I understand “sadeh” means field, as in investigations of a field. Can you talk about the intentions of this work?

We can talk about an idea, these were my intentions. But at the heart of it, it has to do with a sublimation that I try to make of my imagination to my skills, and how I meet my ability to articulate my ideas to these dancers so they can make this sublimation with their own skill. And then how together we come up with a mix of content and form that you cannot even separate between the two. Then you can talk about the structure—how the piece starts with a series of solos in which you meet all the dancers, for example. And it ends also with a series of solos. I’m telling technical things, but it was to do with the spirit of the work.

The kind of emotional journey that I take the dancers and I take you on, if you join me—it’s for a reason. It’s about creating a universe that belongs to the piece, to the stage. Many times it’s not about how we reflect on life, it’s how the work reflects on itself. In it is its intention. It’s not that I ask you to reflect on your life or your experience even though you try to bring this experience in order to be engaged with the universe I create. I’m sorry if I am not clear.

No, no, I think you’re very clear.

[ . . . ]

I’ve also been thinking about your work and William Forsythe’s—he also working with parameters of the experiment and rules of the playground. I know you two are near contemporaries and you have made work for Ballett Frankfurt. Do you two have a relationship?

I really love Bill’s work. I’ve learned from him a lot. I’ve met him several times; I worked with his company years ago. I try to follow his work; it’s very hard because we are far apart, I don’t see his company much though I try to follow. I think we communicate with each other through the dancers we work with. We’ve tested people with our work and they teach each other, influence each other. I think we feel each other. I hope.

[ . . . ]

I have just one more question, about Gaga—and I can’t wait to take the class. I think to many people the movement vocabulary of Gaga or the result of it at moments may look explosive and violent. But I’ve heard so much testimony that Gaga is healing. Can you speak to that? How is it that a movement practice that can sometimes look so explosive is healing?

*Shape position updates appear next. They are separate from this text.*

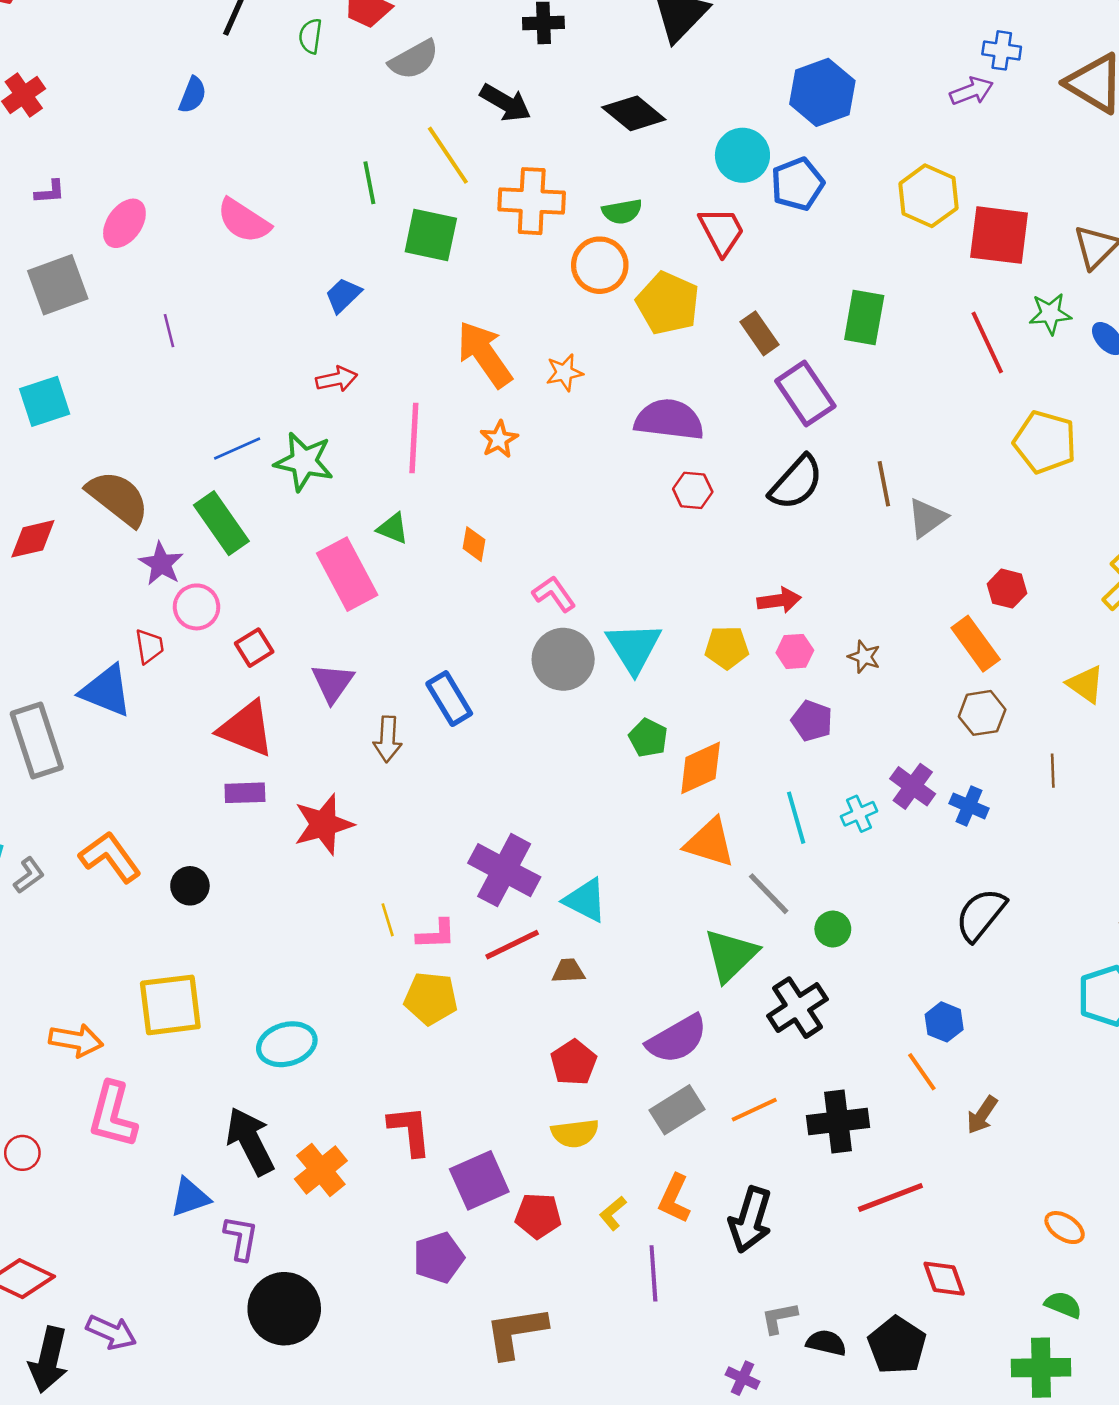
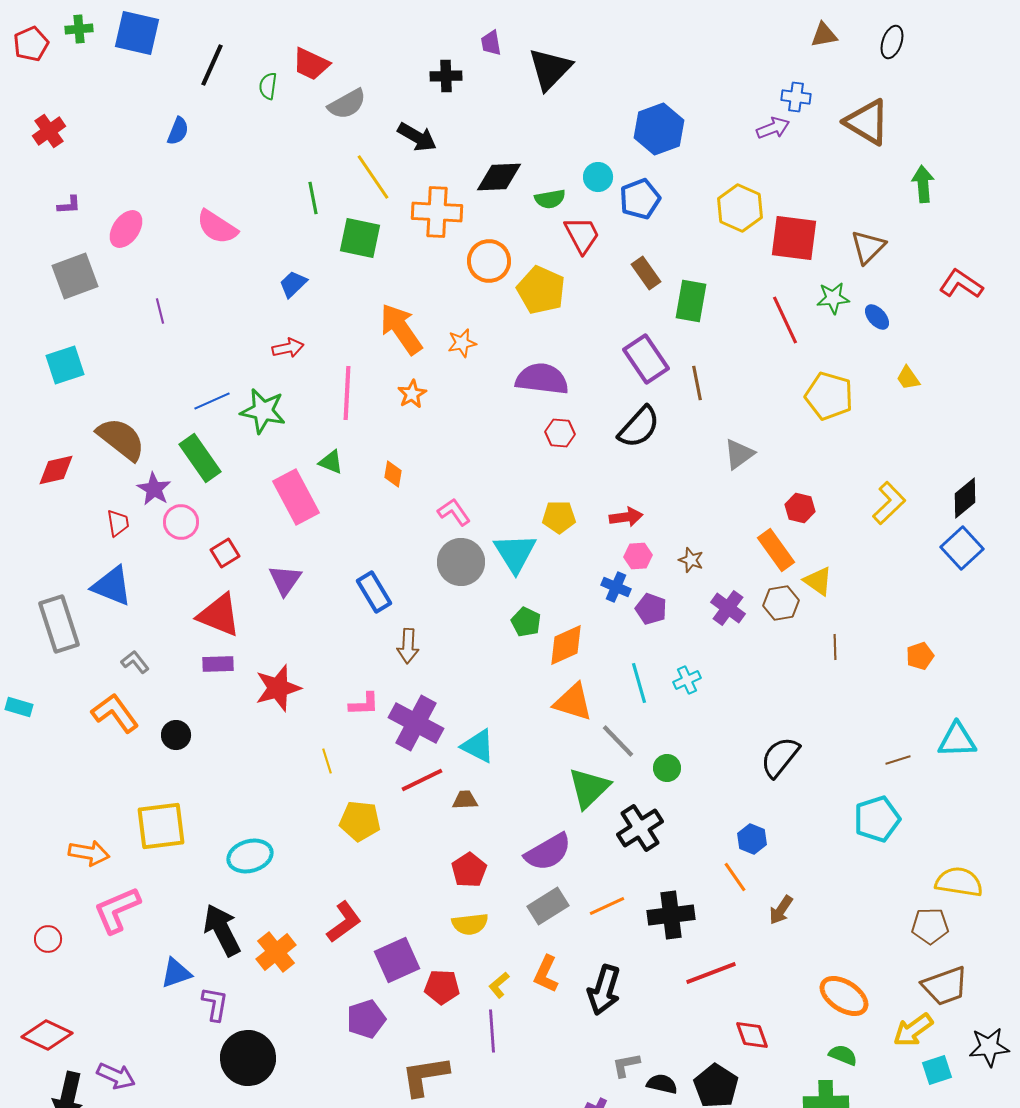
black diamond: (634, 113) -> (499, 177), moved, turned -42
cyan circle: (742, 155) -> (598, 177), size x0.7
green semicircle: (622, 212) -> (550, 199), moved
brown rectangle: (759, 333) -> (646, 273), moved
brown line: (884, 484) -> (697, 383), moved
red trapezoid: (149, 646) -> (118, 523), moved
yellow pentagon: (727, 648) -> (559, 517), moved
yellow triangle: (1086, 684) -> (818, 581), moved
brown arrow: (388, 739) -> (408, 646), moved
purple cross: (913, 786) -> (728, 608), moved
blue cross: (969, 806) -> (616, 587), moved
gray L-shape: (29, 875) -> (135, 662), moved, turned -92
pink L-shape: (436, 934) -> (364, 704), moved
pink L-shape: (113, 1115) -> (117, 910), turned 52
red L-shape: (410, 1131) -> (344, 922), turned 60
orange ellipse: (1065, 1228) -> (844, 996), size x1.6
purple line: (653, 1273) -> (492, 1031), moved

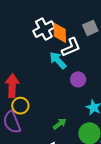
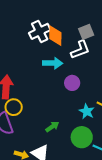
white L-shape: (71, 47) -> (80, 50), moved
cyan arrow: (58, 60) -> (53, 63), turned 132

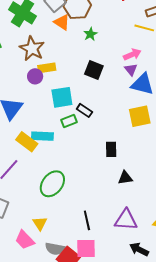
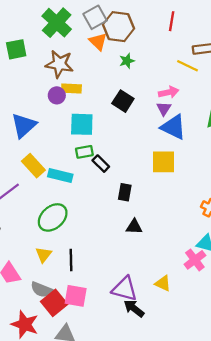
brown star: (32, 48) -> (59, 64), turned -30
black rectangle: (84, 110) -> (101, 164), moved
cyan rectangle: (42, 136) -> (60, 175), moved
black line: (87, 220) -> (71, 260), moved
purple triangle: (126, 220) -> (125, 289), moved
yellow triangle: (40, 223) -> (43, 255), moved

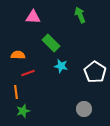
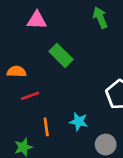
cyan star: (61, 66) -> (79, 122), moved
orange line: (16, 92) -> (46, 127), moved

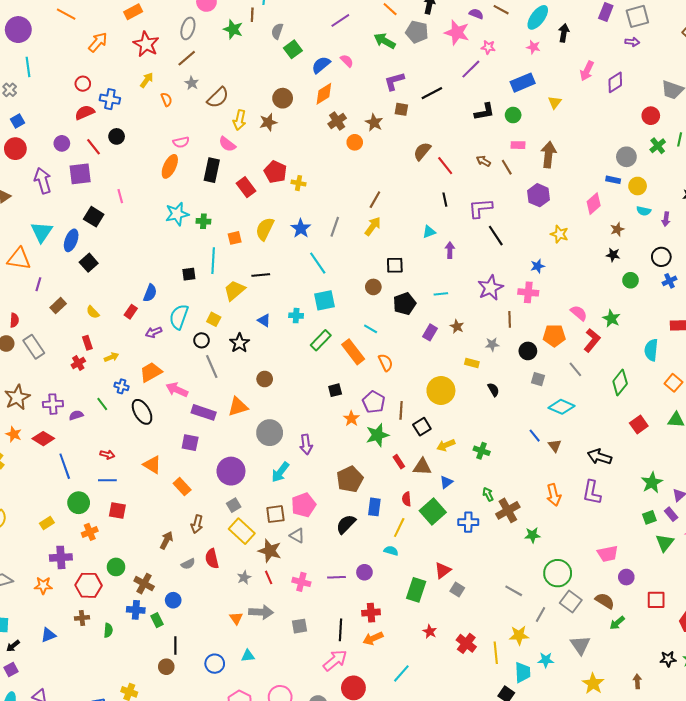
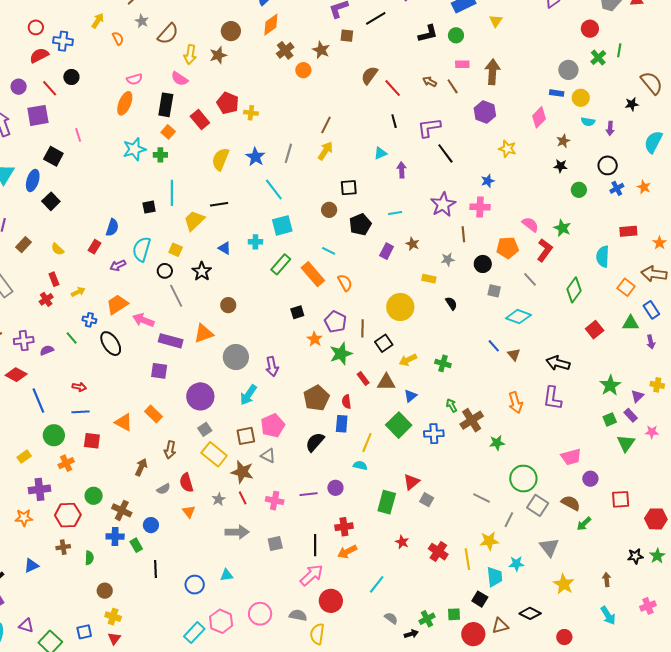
orange square: (235, 238) -> (168, 132), moved, turned -32
orange triangle: (152, 465) -> (124, 422), moved
red semicircle: (407, 499) -> (346, 402), moved
orange triangle: (236, 618) -> (189, 512), moved
brown circle: (166, 667) -> (105, 591), moved

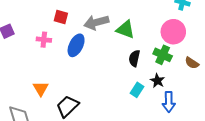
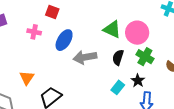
gray arrow: (96, 22) -> (85, 57), moved
pink circle: (173, 32) -> (137, 33), moved

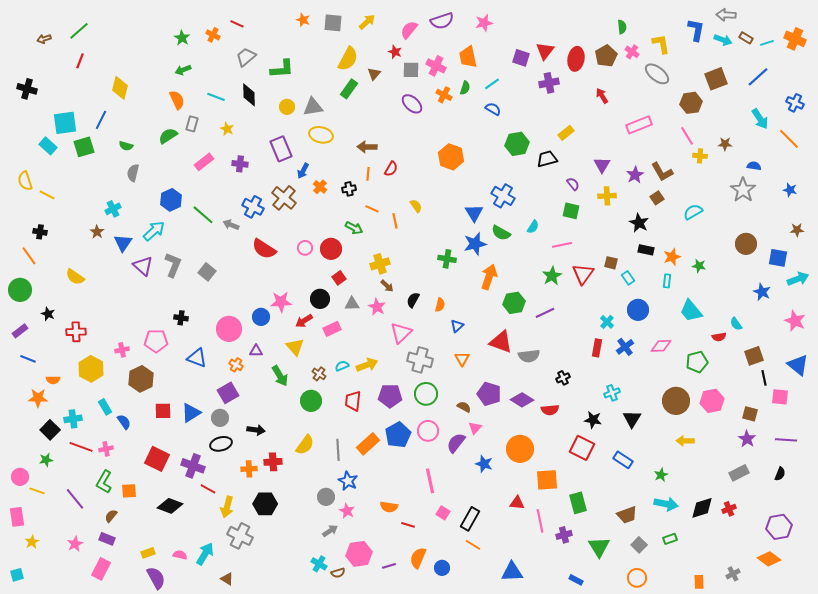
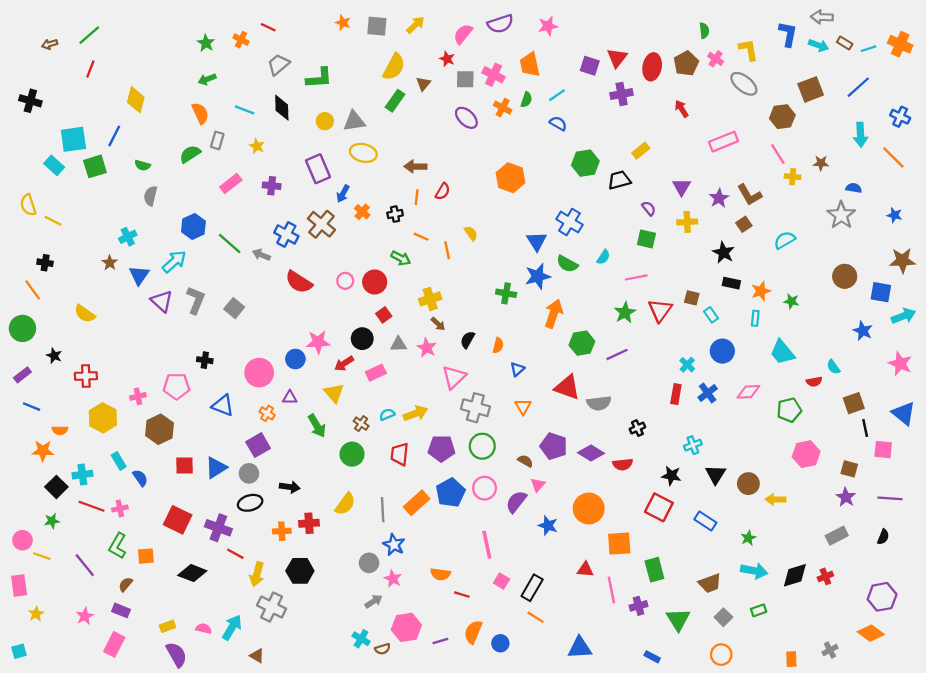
cyan arrow: (760, 119) -> (861, 135), turned 30
brown star: (797, 230) -> (902, 260), size x1.6
brown circle: (676, 401) -> (748, 484), moved, size x0.7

First of all, in order to be explosive, the body must collapse. It much let go. It cannot, uh—it should just—try, while you’re talking to snap your fingers. Are you snapping now? Can you tense your fingers? Can you tense your fingers and snap? Now you relax your hand. Can you relax your hand and snap? So you see how much you need to be soft, you need to be soft in order to snap. Now snapping is a very explosive action, actually. So we teach the body to be available for snapping, available to explode. We don’t explode much. We’re much more spending the time to yield and let go. And then we become available to explode. So, this idea of being able to be soft, to be efficient in an animalistic way, efficient, and to connect to gravity and the efficiency of movement is actually when we create balance in the body, awake places of atrophy. And instead of macho power we get longevity and things that are much more healthy and good for our spirit and physiology. Things like that.

Thank you so much, especially for the example of the finger snapping which captures it right away. I appreciate your time. I feel tremendously fortunate to speak to you. Thank you for the work that you do.